Saturday, December 15, 2001

"when i was young, and we didn't care..."

feeling really good right now. listening to the cranberries, and not feeling guilty about how unhip it is, because i'm not around any new college people right now. since i have come home, i have refallen in love with all of the music i listened to in high school. the radio, when it is on, is always on the alt-rock station i listened to in high school, and i swear to god, they have the exact same motherfucking playlist save for a few new songs. it's all old green day, nirvana, cranberries of course, live, old dmb, smashing pumpkins, sublime, and so many others that draw to the suface from somefuckingwhere the wonderful feelings of comfort and memories of a time when i was an even bigger geek than i am now. and a john melloncamp quote seems all to appropriate here to express these feelings of high school nostalgia, and to also offer irrefutable proof of how big a geek i am to actually quote cougar boy: "hold on to sixteen as long as you can, changes come around real soon, make us woman and man."

the other things that are adding to my state of bliss right now are:
-i am now offically done with school work

-nikki is for sure going to live in ny with me. or so she says, and she sounds the most serious she has sounded yet, which is enough for me to believe her. and so, i have been wasting time looking at village voice classifieds and tomorrow i'm going to call some of them

-the gray sky took a vacation today, and the sky was this wicked wicked gorgeous blue. i looked out my window as i was waking up, so so excited to see such a bright blue filling the sky, and just wanted to go outside and bike and play and have that beautiful color be the background to my day. to be a part of the scene with the blue, to be its buddy and play with it. i'm never this excited about the sky in sarasota, even though it is a beautiful blue all the fucking time. the long stretches of gray in va make the blue's appearance seem all the more special. it's like that person who works at your favorite restaurant, and you're like man, you must love working here since you can eat good food all the time. and they have a blah response and they say the food's not that great, since they can have it whenever they want. and living in florida is sort of like being the person that works at that really good restaurant. you lose appreciation for the blue skies, cause they're always there.

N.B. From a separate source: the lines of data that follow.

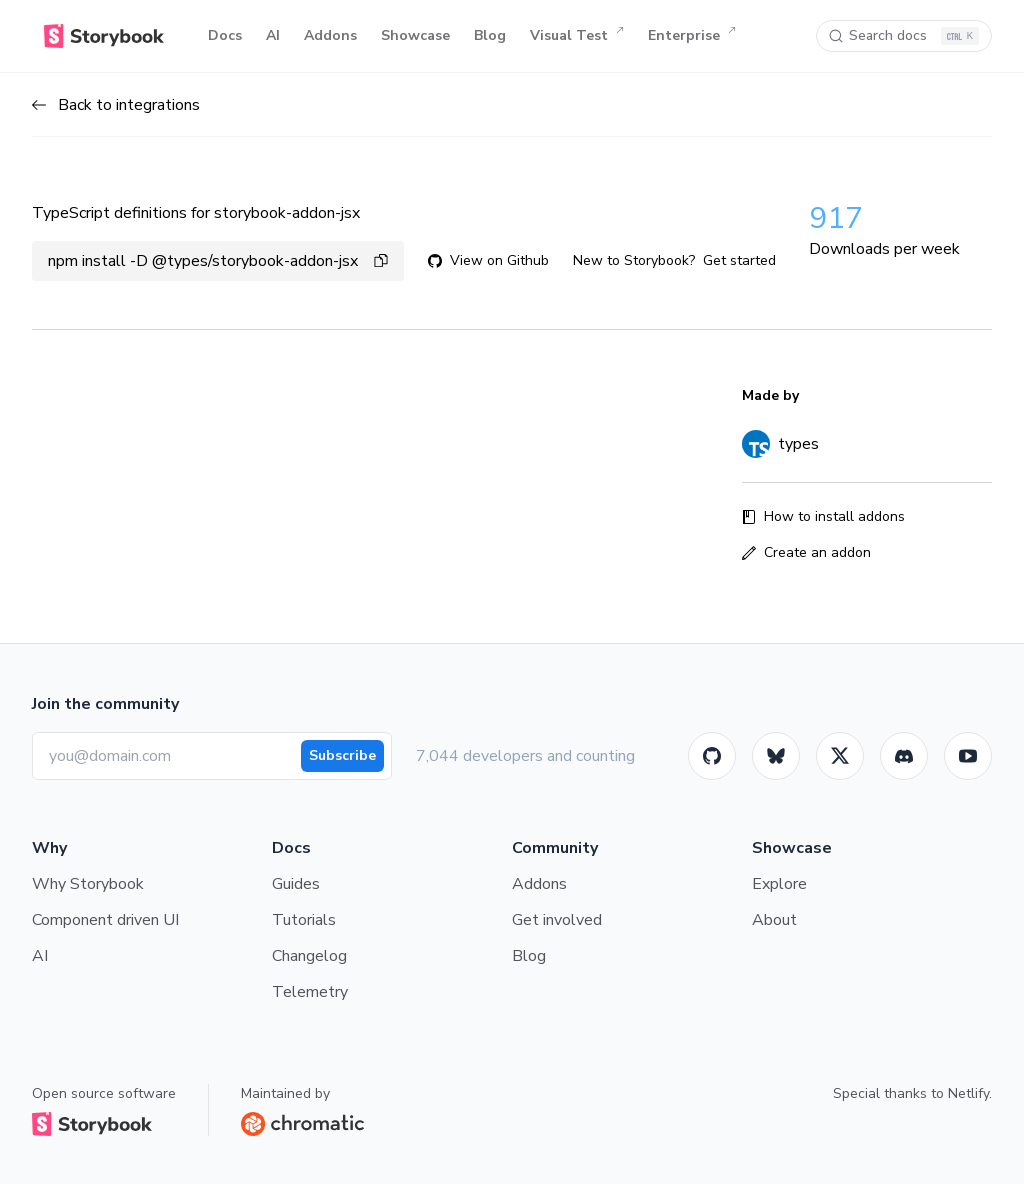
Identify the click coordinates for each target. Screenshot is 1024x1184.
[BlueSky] (776, 756)
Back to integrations (116, 105)
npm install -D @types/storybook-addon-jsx (218, 261)
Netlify (968, 1093)
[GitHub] (712, 756)
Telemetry (310, 992)
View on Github (488, 260)
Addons (330, 35)
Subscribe (342, 755)
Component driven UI (105, 920)
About (774, 920)
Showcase (415, 35)
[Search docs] (904, 36)
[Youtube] (968, 756)
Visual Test (577, 36)
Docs (225, 35)
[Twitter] (840, 756)
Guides (296, 884)
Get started (739, 260)
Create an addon (806, 552)
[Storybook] (904, 756)
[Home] (104, 36)
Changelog (309, 956)
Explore (779, 884)
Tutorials (304, 920)
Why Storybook (88, 884)
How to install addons (823, 516)
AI (273, 35)
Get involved (557, 920)
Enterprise (692, 36)
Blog (490, 35)
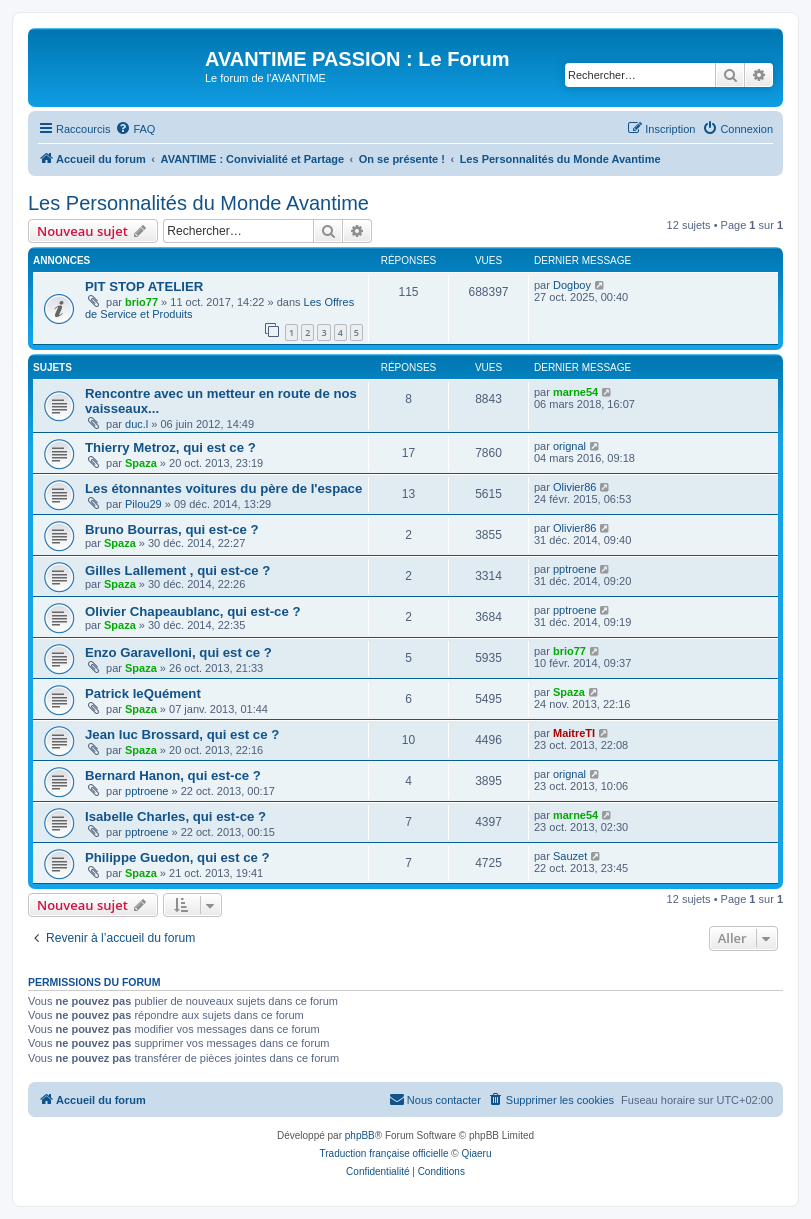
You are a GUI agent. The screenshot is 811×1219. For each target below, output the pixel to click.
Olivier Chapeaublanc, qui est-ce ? (192, 611)
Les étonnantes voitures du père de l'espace (223, 488)
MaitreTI (574, 733)
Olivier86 (574, 487)
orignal (569, 446)
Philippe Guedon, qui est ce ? (177, 857)
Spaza (141, 463)
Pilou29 (143, 504)
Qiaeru (476, 1153)
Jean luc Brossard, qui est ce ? (182, 734)
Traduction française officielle (384, 1153)
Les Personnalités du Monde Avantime (198, 203)
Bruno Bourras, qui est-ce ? (172, 529)
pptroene (574, 569)
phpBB (360, 1135)
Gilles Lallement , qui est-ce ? (177, 570)
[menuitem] (135, 129)
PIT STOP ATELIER (144, 286)
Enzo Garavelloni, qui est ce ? (178, 652)
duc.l (136, 424)
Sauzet (570, 856)
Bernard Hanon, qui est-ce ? (173, 775)
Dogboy (572, 285)
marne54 (575, 392)
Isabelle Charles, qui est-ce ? (175, 816)
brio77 (141, 302)
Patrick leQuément (143, 693)
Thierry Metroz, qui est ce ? (170, 447)
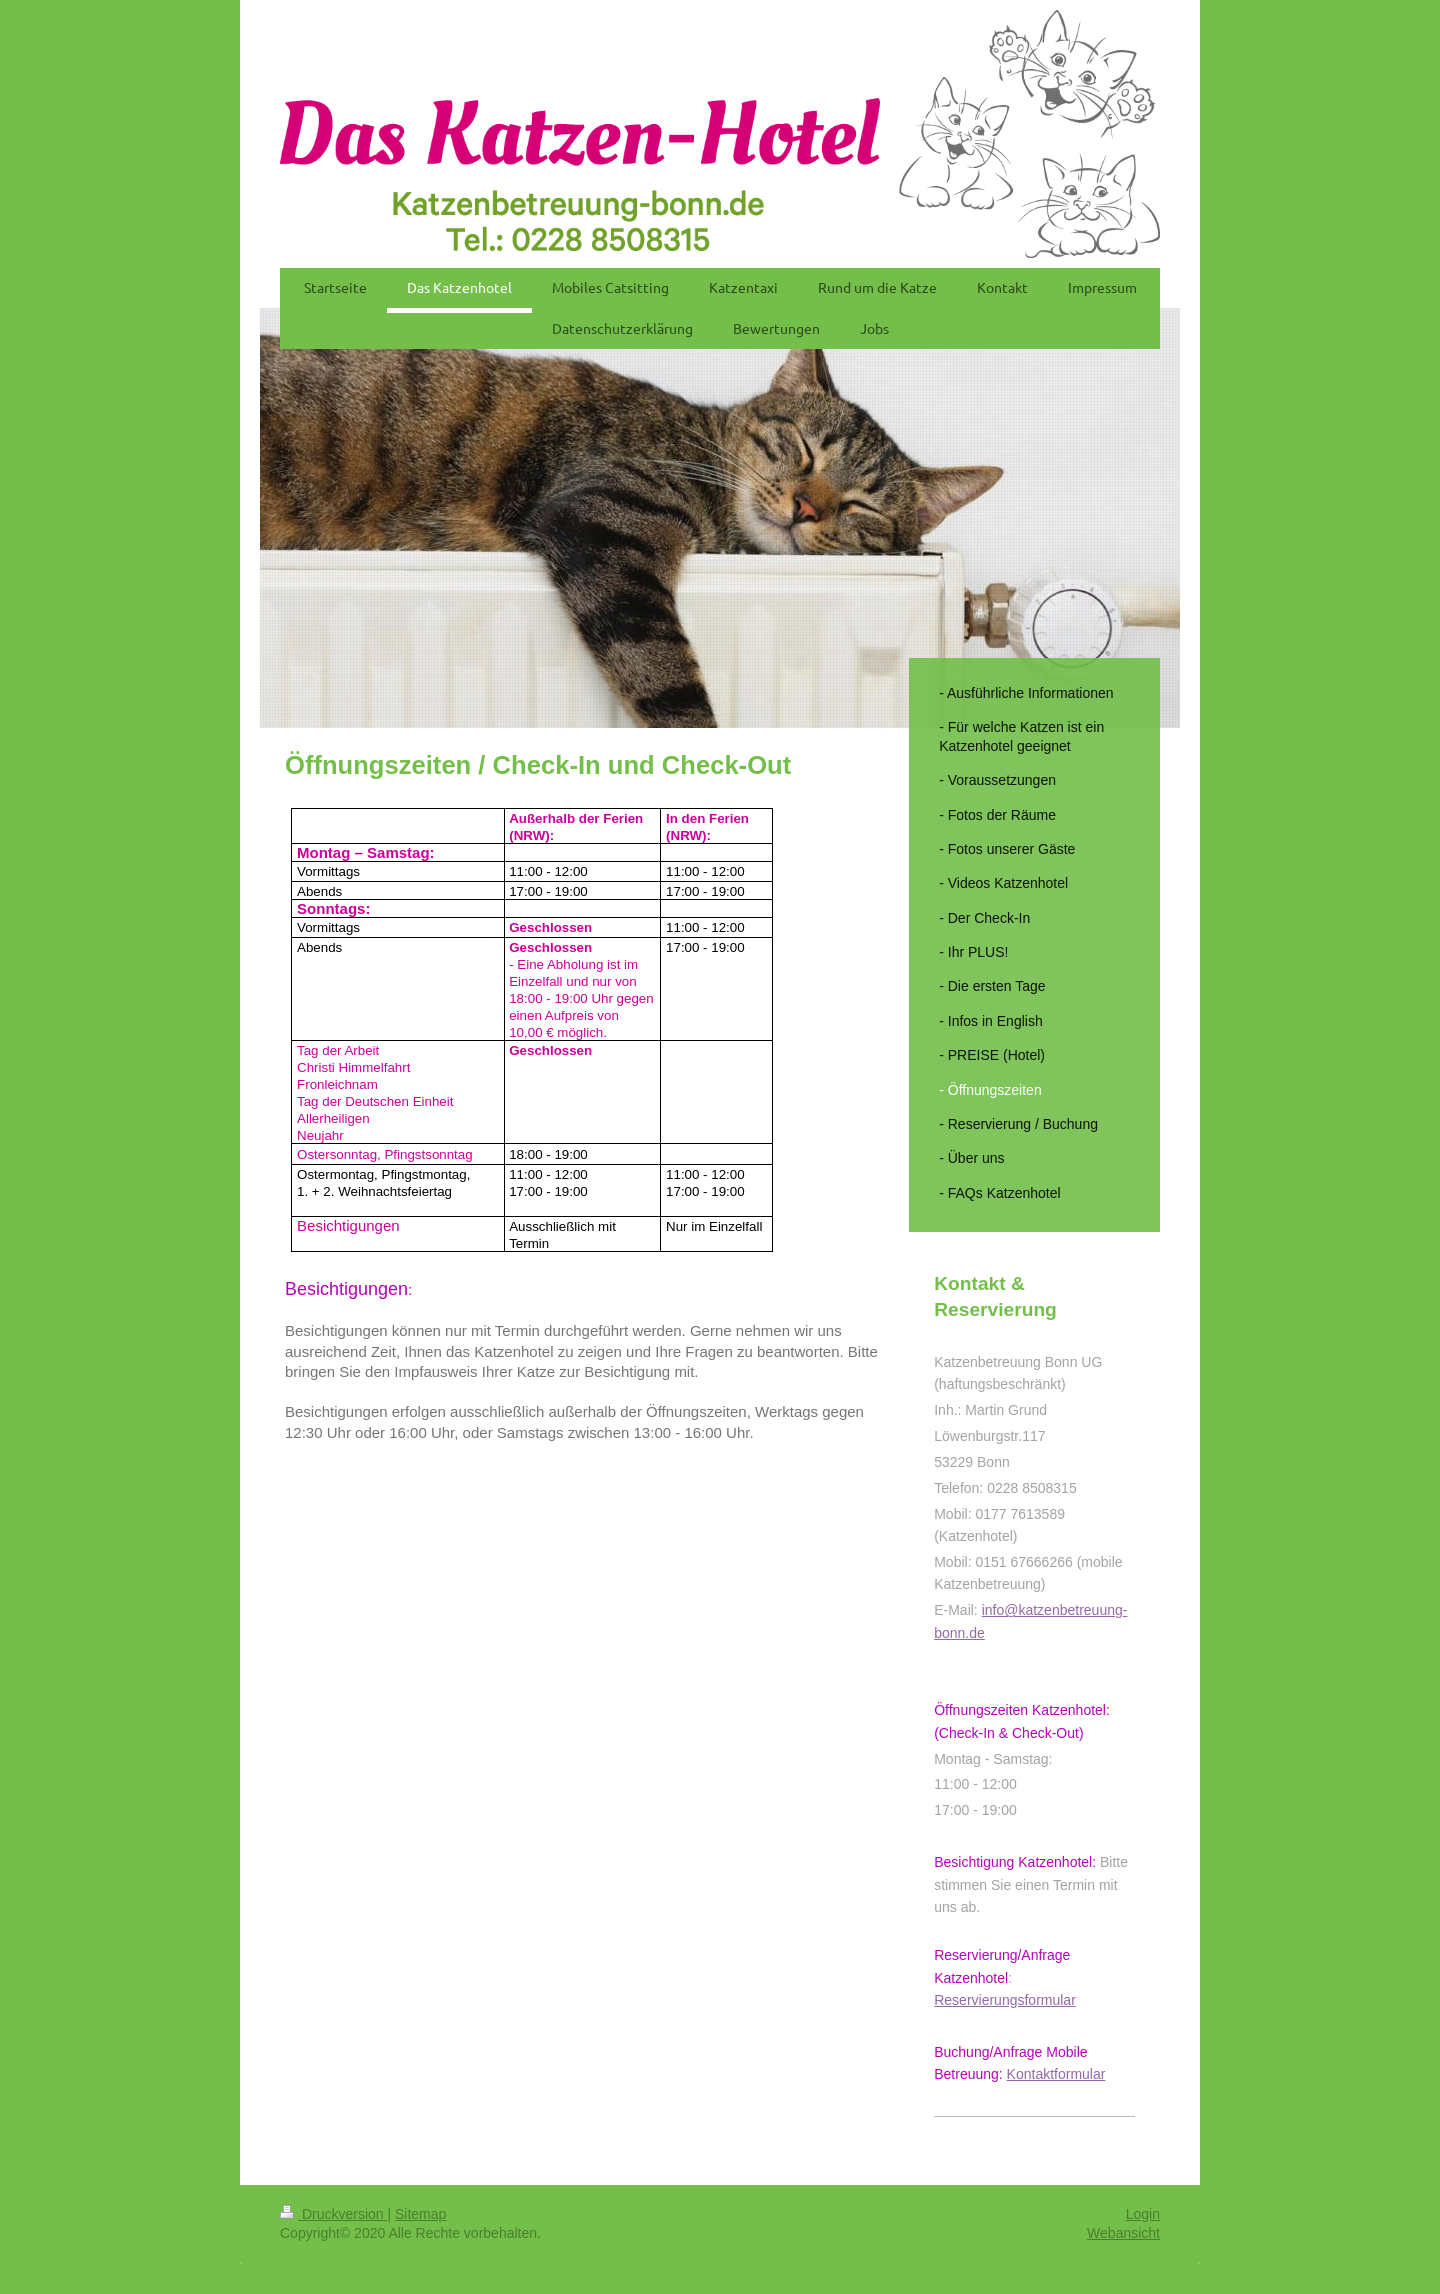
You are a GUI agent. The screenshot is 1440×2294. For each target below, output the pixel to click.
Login (1143, 2214)
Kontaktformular (1056, 2074)
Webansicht (1123, 2233)
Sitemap (420, 2214)
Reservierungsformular (1005, 2000)
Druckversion (333, 2214)
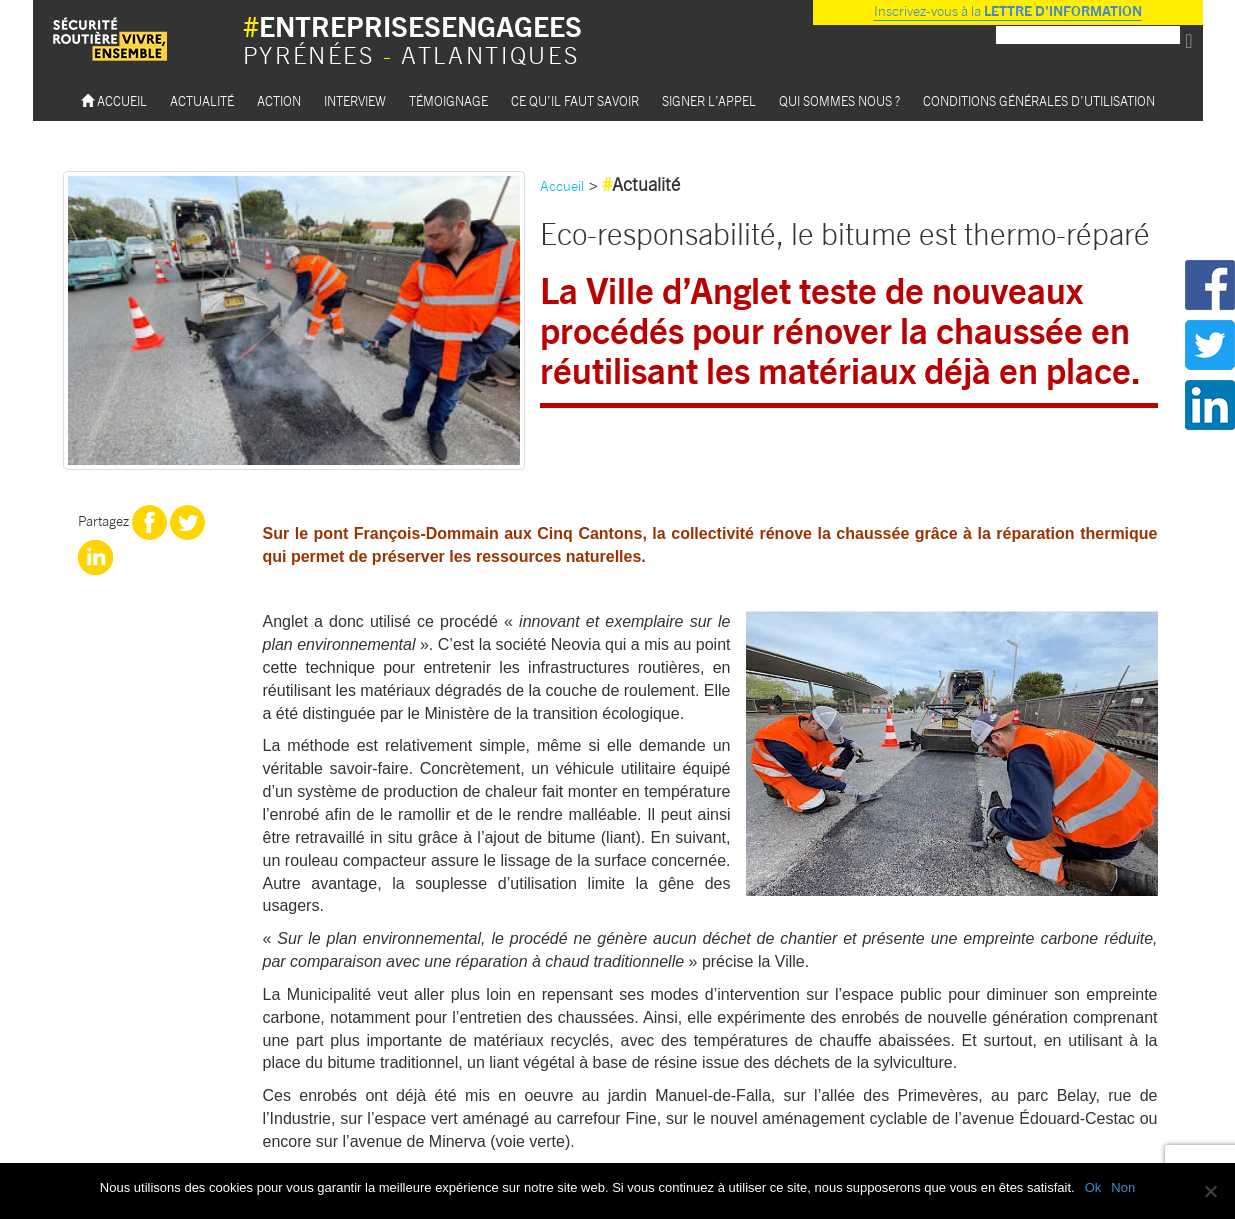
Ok (1093, 1187)
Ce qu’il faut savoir (575, 100)
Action (279, 100)
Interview (355, 100)
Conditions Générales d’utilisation (1039, 100)
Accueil (114, 100)
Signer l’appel (709, 100)
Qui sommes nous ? (839, 100)
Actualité (202, 100)
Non (1123, 1187)
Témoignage (448, 100)
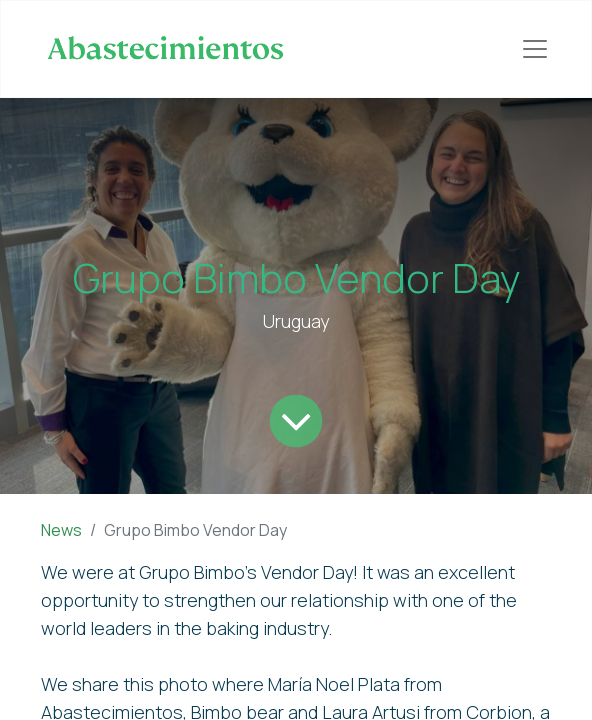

-i just played on the playground for about two hours with my four year old cousin who came with her family to visit my aunt who just had a baby boy named conner, which i think is a pretty dorky name. but whatever, i played on the playground and forgot that i was 20, without a job and without a fucking clue what i'm doing with my life. those concerns were lost to the diziness and the queasy stomach feeling i got from spinning my cousin around, and swinging so high that i swear i could have touched the sky if i could just have pushed myself an inch further. just an inch. but, i couldn't -- i was pushing myself as far as i could go on that fucking swing, swinging and swinging like i was ten years old and still trying to swing higher than the boy next to me. however, my gaining of a quite a bit of weight since i was ten made the swingset start to shake, which had me a bit worried, and so even though i wanted to touch the sky, i didn't want to knock over this swingset. touching the sky would have to wait for another day and a more sturdy swingset. then these two other kids came and played with us. and this little seven year old boy had this need for adoration that all little kids seem to have, and i wonder if this is just something american kids have. look at me. look at me. watch me do a jump off of the swing. i bet you can't jump higher than me. and of course, i had to squash this little surge of what would be a future case of egomania. and i showed him who could fucking jump higher off of the swing. i showed him that he was not the god of tag. and i showed him who could do a better handstand. but, of course, it was all in the spirit of good fun, not of seeing how much better you are, but instead seeing how much you and the other people can push yourselves. how far can one go before they scrape their knee and gash their elbow. and i thought of how i need to carry that playground mentality of reckless abandon over to my everyday life. to see how high i can swing. to fucking scrape myself, and then to get up, clean it, and to keep fucking jumping off of shit.

-and another reason that i'm feeling good is since i am now done with my work, i am lifting my self-imposed house arrest. and i am going to hang out with rebecca tonight, which will be so nice, since i have not seen her in forever, since whenever it was she came down to visit, it all seems like a lifetime ago. but yeah, i'll see her, and i'm making plans to hang out with my good old geeky comrades from the high school struggle.